Spekulationen sind ein Glücksspiel. Die Spieler sehen im Anfang wenig oder nichts von ihren Karten. Der Gewinn kann groß sein, ebenso aber auch der Verlust. Das Glück erklärte sich gegen Herrn Nickleby. Man war damals gerade wie toll auf eine Aktienunternehmung – die Seifenblase barst; vier Aktienmakler kauften sich Landgüter in Florenz, und vierhundert arme Schlucker, unter denen sich auch Herr Nickleby befand, waren ruiniert.

»Das Haus, in dem ich wohne«, seufzte der unglückliche Spekulant, »kann mir morgen genommen werden. Kein Stückchen unserer alten Möbeln bleibt uns; alles wird an Fremde verkauft werden!«

Dieser letzte Gedanke wurde ihm so schmerzlich, daß er sich zu Bett legte, augenscheinlich fest entschlossen, wenigstens dieses in keinem Fall aufzugeben.

»Fassen Sie Mut, Sir«, sagte der Arzt.

»Sie müssen sich nicht so ganz und gar niederschlagen lassen, Sir«, sagte die Krankenwärterin.

»Solche Dinge kommen alle Tage vor«, bemerkte der Advokat.

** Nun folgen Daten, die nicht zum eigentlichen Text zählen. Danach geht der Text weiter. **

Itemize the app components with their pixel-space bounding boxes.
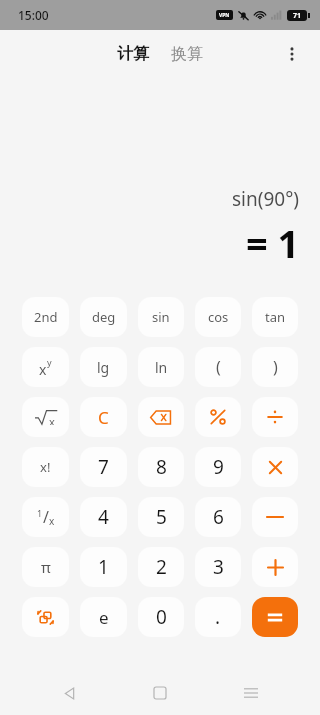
staticText: 5 <box>156 504 167 530</box>
button[interactable]: Percent <box>195 397 241 437</box>
button[interactable]: x! <box>22 447 69 487</box>
staticText: ( <box>216 356 221 378</box>
staticText: x <box>49 514 55 528</box>
staticText: x! <box>40 458 51 476</box>
staticText: π <box>41 557 51 577</box>
button[interactable]: Home <box>138 671 182 715</box>
staticText: 6 <box>213 504 224 530</box>
button[interactable]: Divide <box>252 397 298 437</box>
button[interactable]: Equals <box>252 597 298 637</box>
staticText: ) <box>273 356 278 378</box>
button[interactable]: 8 <box>138 447 184 487</box>
button[interactable]: 3 <box>195 547 241 587</box>
staticText: . <box>215 604 221 630</box>
staticText: 换算 <box>171 44 203 64</box>
button[interactable]: e <box>80 597 127 637</box>
staticText: C <box>98 406 109 429</box>
staticText: 9 <box>213 454 224 480</box>
button[interactable]: Multiply <box>252 447 298 487</box>
staticText: deg <box>92 308 116 326</box>
button[interactable]: x to the power of y <box>22 347 69 387</box>
button[interactable]: Delete <box>138 397 184 437</box>
staticText: cos <box>208 308 229 326</box>
staticText: 4 <box>98 504 109 530</box>
button[interactable]: 2 <box>138 547 184 587</box>
staticText: = 1 <box>246 217 300 269</box>
button[interactable]: Unit convert <box>22 597 69 637</box>
button[interactable]: π <box>22 547 69 587</box>
button[interactable]: one over x <box>22 497 69 537</box>
staticText: 1 <box>98 554 109 580</box>
button[interactable]: Minus <box>252 497 298 537</box>
button[interactable]: 换算 <box>165 39 209 69</box>
staticText: tan <box>265 308 286 326</box>
staticText: sin <box>152 308 170 326</box>
button[interactable]: . <box>195 597 241 637</box>
button[interactable]: 4 <box>80 497 127 537</box>
staticText: 计算 <box>117 44 149 64</box>
button[interactable]: 计算 <box>111 39 155 69</box>
staticText: 15:00 <box>18 7 49 23</box>
button[interactable]: sin <box>138 297 184 337</box>
button[interactable]: 9 <box>195 447 241 487</box>
button[interactable]: ) <box>252 347 298 387</box>
button[interactable]: 1 <box>80 547 127 587</box>
button[interactable]: 6 <box>195 497 241 537</box>
staticText: 7 <box>98 454 109 480</box>
staticText: x <box>39 360 47 379</box>
button[interactable]: Back <box>47 671 91 715</box>
staticText: y <box>47 356 52 368</box>
button[interactable]: 5 <box>138 497 184 537</box>
button[interactable]: Square root <box>22 397 69 437</box>
staticText: 8 <box>156 454 167 480</box>
staticText: lg <box>97 358 110 377</box>
button[interactable]: More options <box>272 34 312 74</box>
staticText: e <box>99 606 109 629</box>
staticText: 2 <box>156 554 167 580</box>
button[interactable]: Recents <box>229 671 273 715</box>
staticText: 1 <box>37 507 43 519</box>
staticText: 71 <box>293 11 302 21</box>
button[interactable]: cos <box>195 297 241 337</box>
staticText: x <box>49 414 55 425</box>
staticText: / <box>43 506 49 528</box>
button[interactable]: lg <box>80 347 127 387</box>
staticText: 2nd <box>34 308 58 326</box>
staticText: sin(90°) <box>232 186 300 212</box>
button[interactable]: C <box>80 397 127 437</box>
button[interactable]: 0 <box>138 597 184 637</box>
button[interactable]: 7 <box>80 447 127 487</box>
button[interactable]: ( <box>195 347 241 387</box>
button[interactable]: Plus <box>252 547 298 587</box>
button[interactable]: 2nd <box>22 297 69 337</box>
button[interactable]: tan <box>252 297 298 337</box>
staticText: 0 <box>156 604 167 630</box>
button[interactable]: ln <box>138 347 184 387</box>
staticText: VPN <box>219 12 230 19</box>
staticText: ln <box>155 358 168 377</box>
button[interactable]: deg <box>80 297 127 337</box>
staticText: 3 <box>213 554 224 580</box>
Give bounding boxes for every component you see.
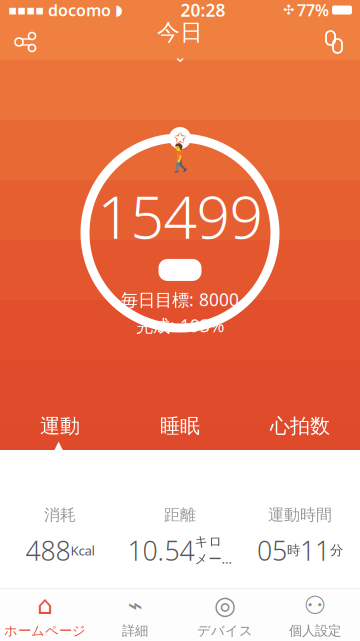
- button[interactable]: ⚇: [270, 589, 360, 641]
- staticText: ▪▪▪▪: [8, 2, 44, 18]
- staticText: デバイス: [197, 623, 253, 639]
- staticText: ▲: [53, 438, 64, 454]
- button[interactable]: Link device: [312, 22, 356, 62]
- staticText: 詳細: [122, 623, 148, 639]
- staticText: 05: [257, 533, 287, 568]
- staticText: 時: [287, 542, 300, 559]
- staticText: docomo: [48, 0, 111, 21]
- button[interactable]: ⌂: [0, 589, 90, 641]
- staticText: ⌄: [174, 47, 186, 66]
- staticText: 77%: [297, 0, 329, 21]
- staticText: ⌂: [37, 591, 53, 620]
- staticText: 488: [26, 533, 70, 568]
- staticText: 分: [330, 542, 343, 559]
- staticText: ⌁: [128, 591, 142, 620]
- staticText: ⚇: [304, 591, 326, 620]
- staticText: ◗: [115, 2, 123, 18]
- staticText: ホームページ: [4, 623, 86, 639]
- staticText: 距離: [164, 505, 196, 525]
- staticText: 15499: [98, 177, 262, 255]
- staticText: 運動: [40, 414, 80, 438]
- staticText: 10.54: [128, 533, 194, 568]
- staticText: Kcal: [70, 542, 94, 559]
- button[interactable]: ◎: [180, 589, 270, 641]
- button[interactable]: 睡眠: [120, 406, 240, 446]
- staticText: 睡眠: [160, 414, 200, 438]
- button[interactable]: ⌁: [90, 589, 180, 641]
- staticText: 毎日目標: 8000: [121, 288, 239, 311]
- staticText: 運動時間: [268, 505, 332, 525]
- staticText: 心拍数: [270, 414, 330, 438]
- button[interactable]: 運動: [0, 406, 120, 446]
- staticText: 個人設定: [289, 623, 341, 639]
- staticText: キロメー…: [194, 533, 232, 567]
- staticText: 完成: 193%: [136, 314, 224, 337]
- staticText: 20:28: [180, 0, 226, 22]
- staticText: 今日: [157, 18, 203, 46]
- staticText: ◎: [214, 591, 236, 620]
- staticText: 消耗: [44, 505, 76, 525]
- staticText: ✣: [283, 2, 294, 18]
- staticText: ✩: [174, 129, 186, 147]
- button[interactable]: Share: [4, 22, 48, 62]
- button[interactable]: 心拍数: [240, 406, 360, 446]
- staticText: 11: [300, 533, 330, 568]
- staticText: 🚶: [164, 143, 196, 173]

»Und es ist eine große Sünde, sich dagegen aufzulehnen«, flüsterte der Pfarrer.

»Ein Mann, der eine Familie hat, sollte so etwas nie tun«, fügten die Nachbarn bei.

Herr Nickleby schüttelte seinen Kopf, bedeutete allen, das Zimmer zu verlassen, umarmte sein Weib und seine Kinder, drückte sie abwechselnd an das matter pochende Herz und sank erschöpft auf sein Kissen. Sie bemerkten jedoch bald zu ihrer großen Bestürzung, daß er von nun an irre zu reden begann, denn er sprach lange von der Großmut und der Güte seines Bruders und von den vergnügten Tagen, die sie miteinander auf der Schule zugebracht hätten. Als dieser Anfall vorüber war, empfahl er sich feierlich dem Einen, der nie der Witwen und Waisen vergißt, lächelte ihnen matt zu, richtete das Gesicht aufwärts und sagte, er glaube, daß er einschlummern könne.